Yeah, I understood the how, but not the how long. I was not sure how doing multiple operations would affect the speed of that table rebuild. I am drooling over the (I know limited) online alter table possibilities in MySQL 5.1. Adding a value to an ENUM without a full table rebuild.... Brilliant!!

Gravatar for Mark R

Mark R Says:

70k rows? Your tables are rediculously small. How can it take 16 seconds to do anything with such a tiny table?

Try doing ALTER TABLE on significant tables, that takes time.

With such a micro-tiny database indexing is hardly worthwhile so you may as well just drop the indexes.

Gravatar for Brian Moon

Brian Moon Says:

It's a table I had handy and it's the box we have for our humble open source project. Email me and I will give you my mailing address. You can send over a new database server that meets your lofty specifications. We have installed user bases with tens of millions of rows. So, the speed of doing more than one operation in an alter vs. doing one operation per alter is interesting regardless of the data size, IMO.

Gravatar for Mark R

Mark R Says:

I understand that in this example you're trying it with small data, but I usually find that problems only show up when you use production-size data (or bigger if possible, to cater for some growth).

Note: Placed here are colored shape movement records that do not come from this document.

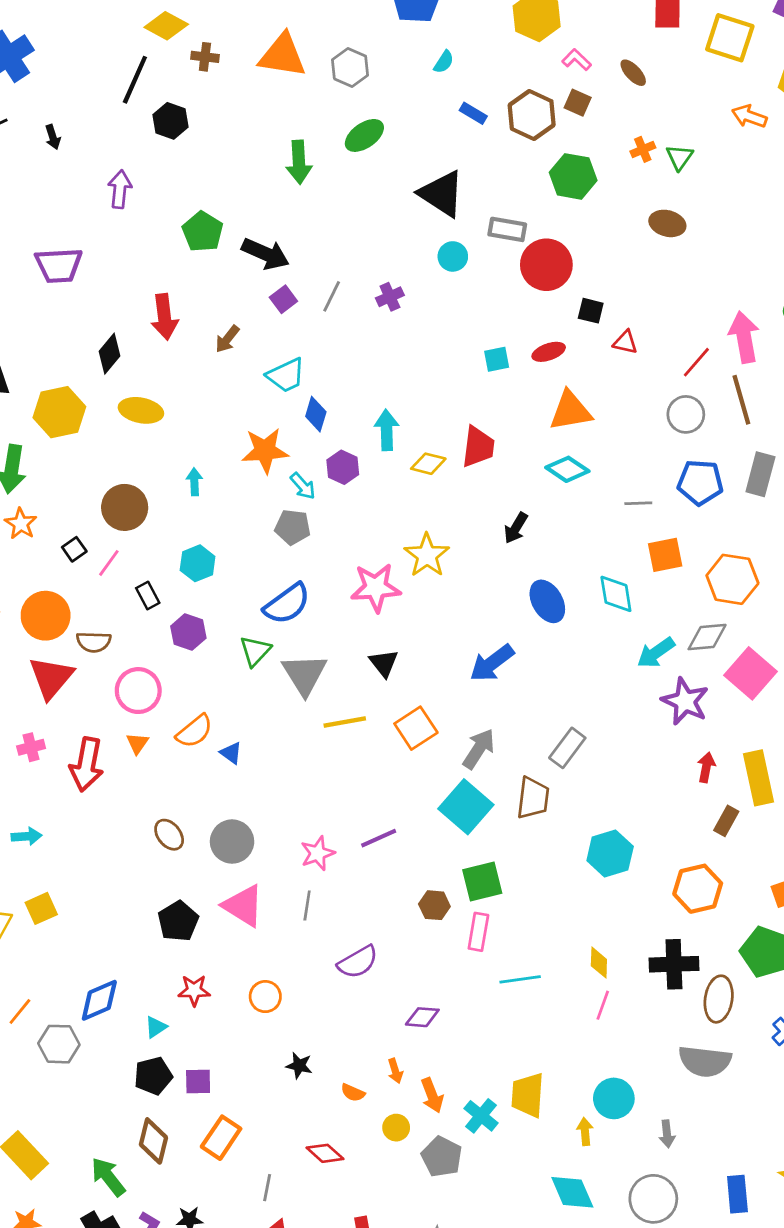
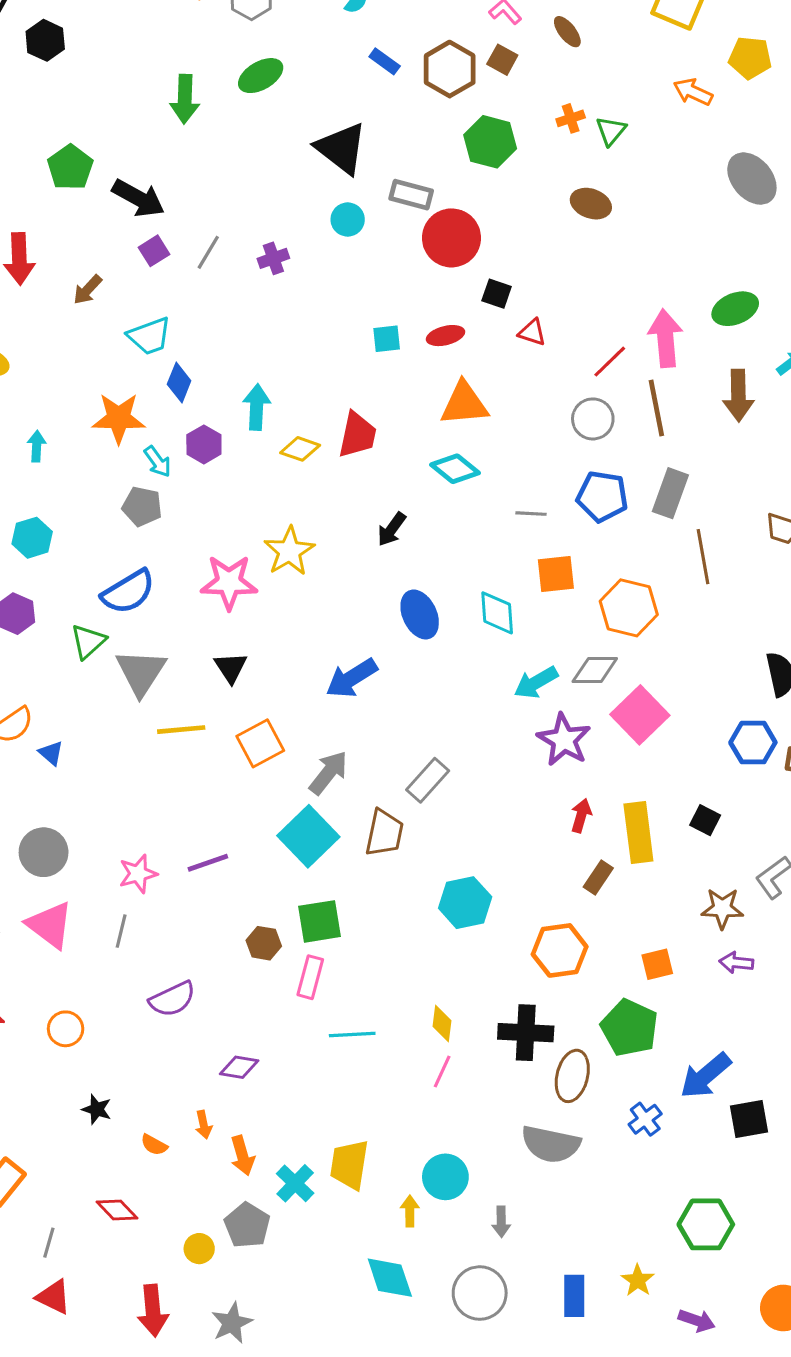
yellow circle: (396, 1128) -> (199, 1249), moved

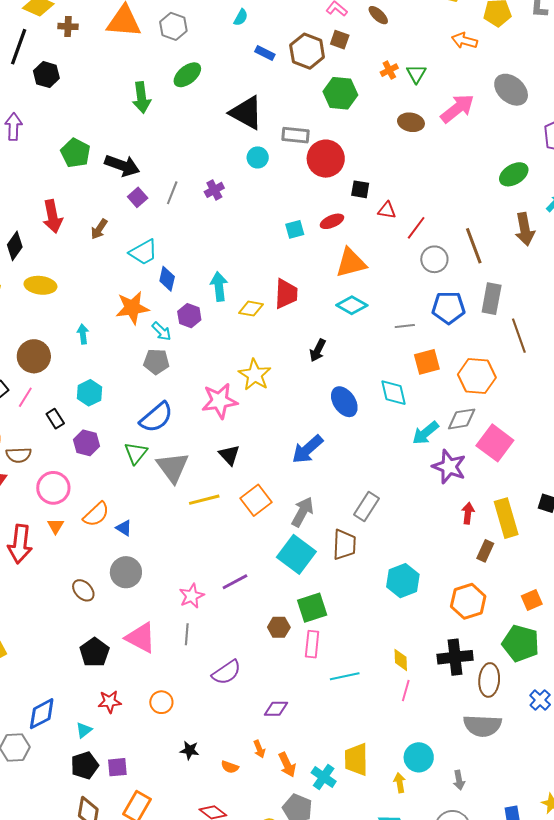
pink arrow: (665, 338) -> (457, 109), moved, turned 66
red line: (610, 362) -> (416, 228), moved
gray circle: (44, 852) -> (126, 572), moved

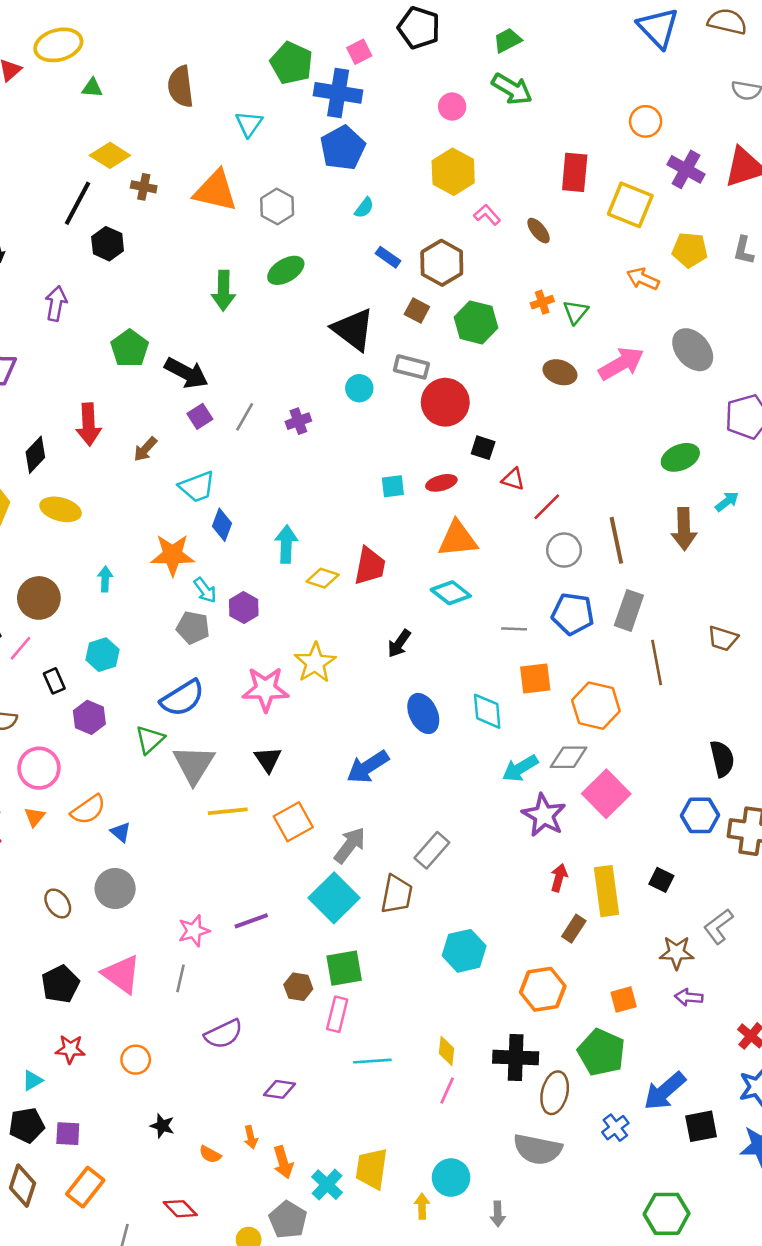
brown square: (340, 40) -> (417, 311), moved
purple hexagon: (189, 316) -> (244, 608), moved

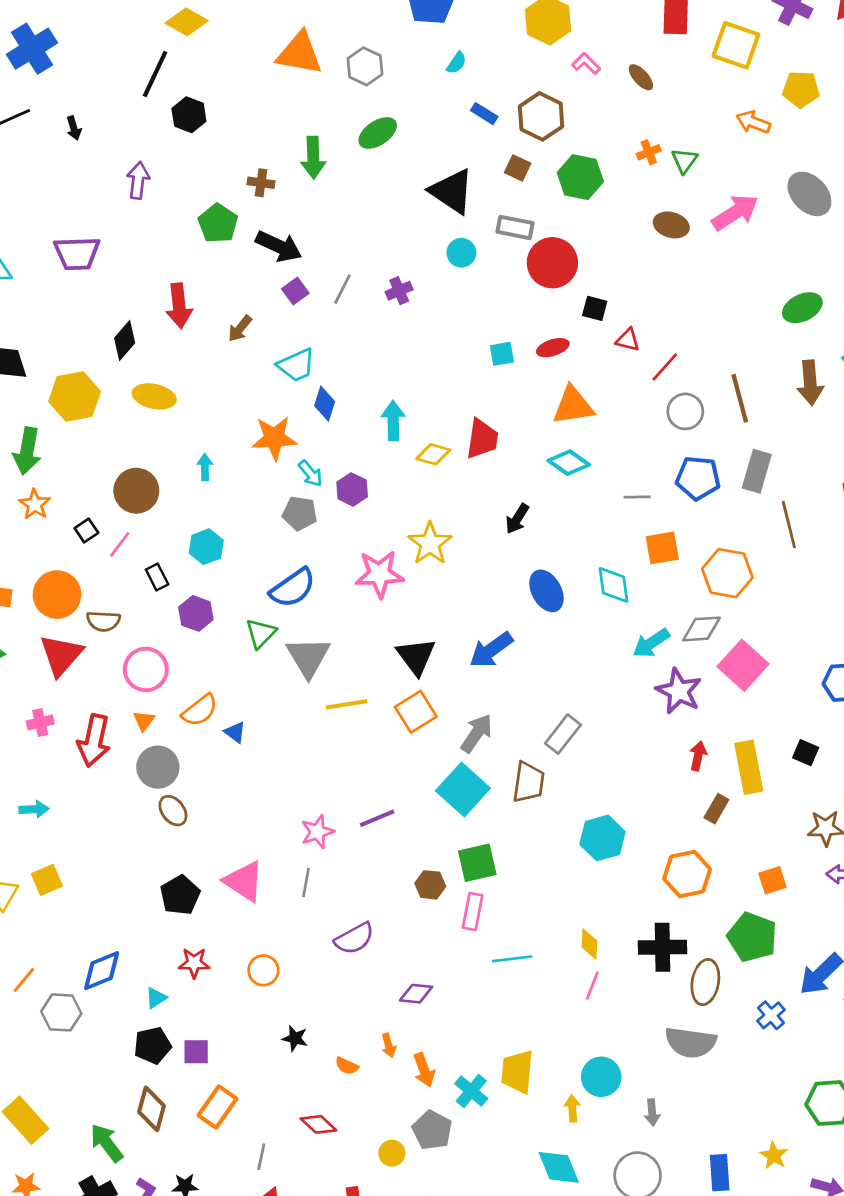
brown cross: (144, 187) -> (261, 183), moved
black triangle: (268, 759) -> (416, 656), moved, size x1.4
gray circle: (115, 889) -> (158, 767), moved

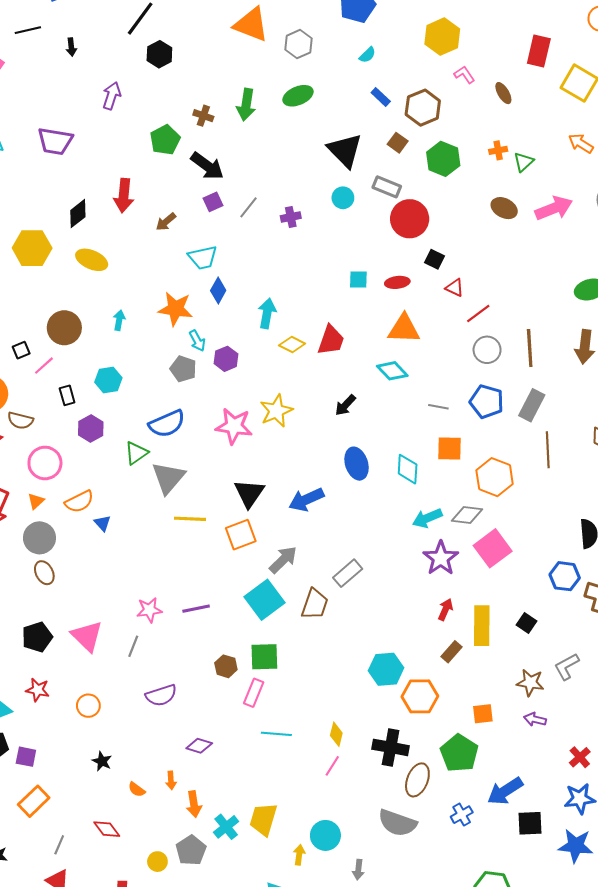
cyan hexagon: (602, 838) -> (386, 669), moved

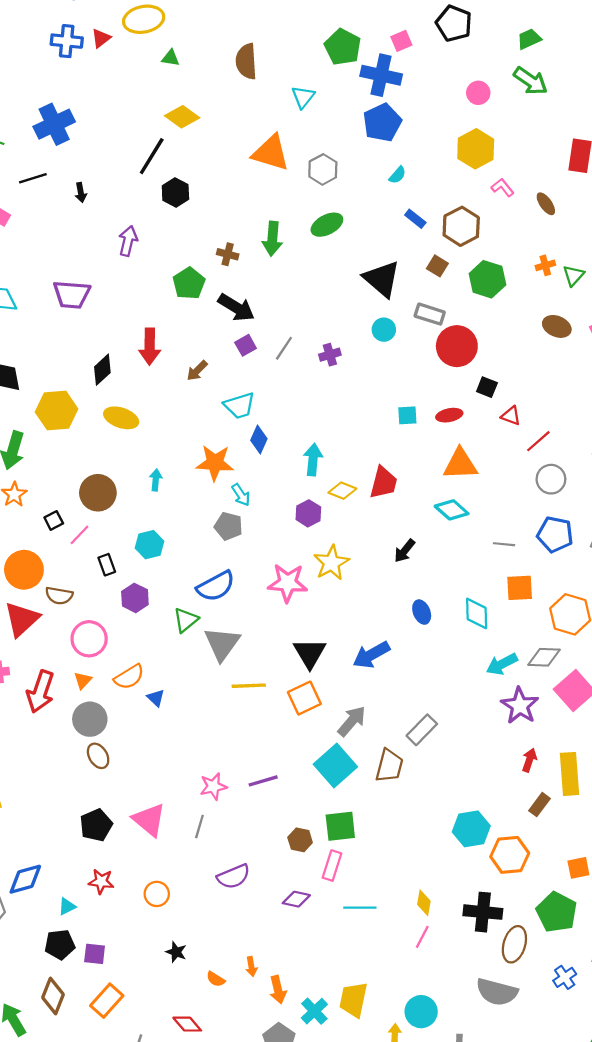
purple hexagon: (226, 359) -> (308, 513), moved
blue ellipse: (357, 464) -> (422, 612), size x0.7
purple diamond: (199, 746) -> (296, 899), moved

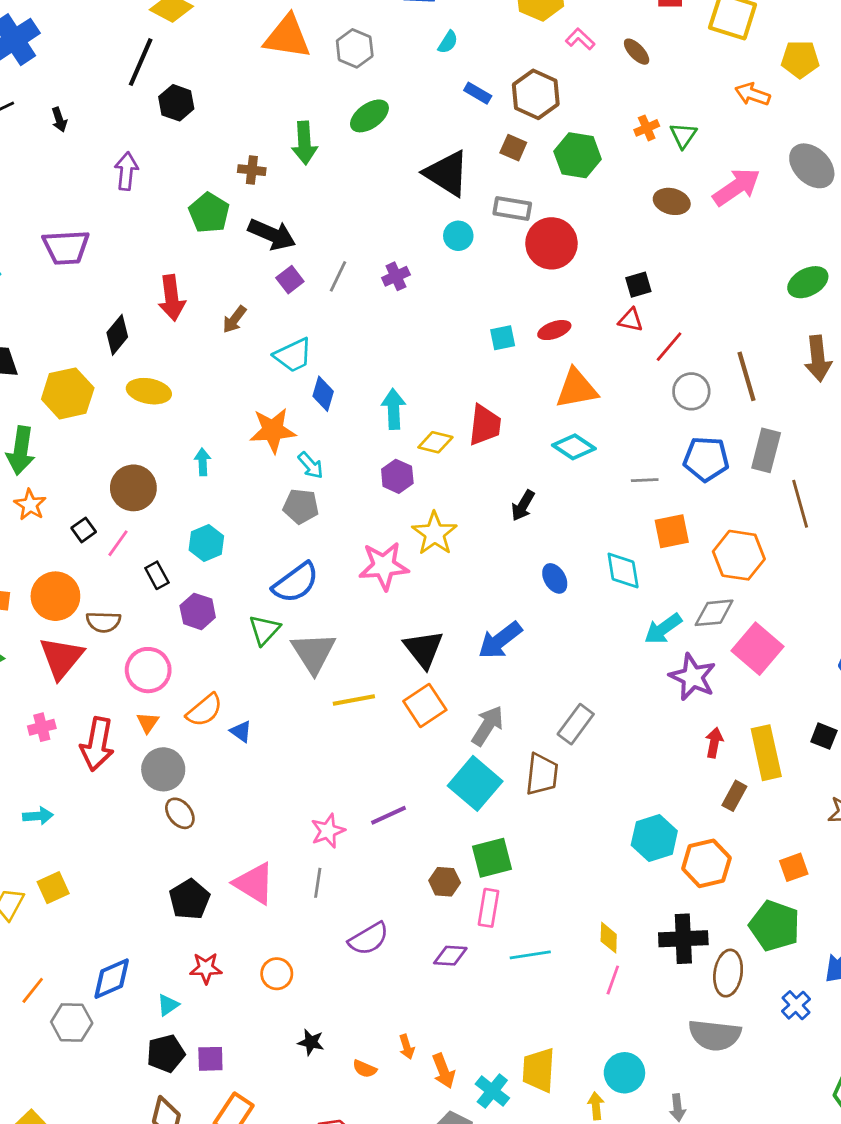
black square: (487, 387) -> (638, 285), moved, turned -30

Creation of production-size data is sometimes nontrivial, especially when you want to ensure that the row size, index spread etc is similar to production and have consistent data so your application can use it. I've spent a lot of time writing test-data creation tools for this.

happy ALTERing

Mark

Gravatar for Justin Swanhart

Justin Swanhart Says:

What storage engine are you using? If you are using MyISAM, consider setting the value of myisam_repair_threads >1. This will cause MyISAM to build the new indexes in parallel after copying the data.

You seem to be adding lots of indexes. Are you using composite indexes as covering indexes to reduce i/o by storing frequently scanned columns into the key buffer?

Gravatar for Brian Moon

Brian Moon Says:

I am using InnoDB on all of my production databases. No, we are not using covering indexes. We just have lots of ways that the data is accessed. We have 12 keys not including the primary key. This is actually down in this version from about 16 keys. I went through a query optimization and reorganization a couple of months ago. So, there were lots of key changes. We only do stuff like this in BC breaking releases (for us 5.3, 5.2 is stable).

Trust me, I have been at MySQL Conference, sitting at tables with multiple MySQL Support staff looking at different parts of the schema for Phorum. MySQL runs Phorum and have been told any query and/or schema changes that they found useful. If I could limit the keys more I would. These are the keys needed to make every aspect of the application fast.

Comments are disabled for this post.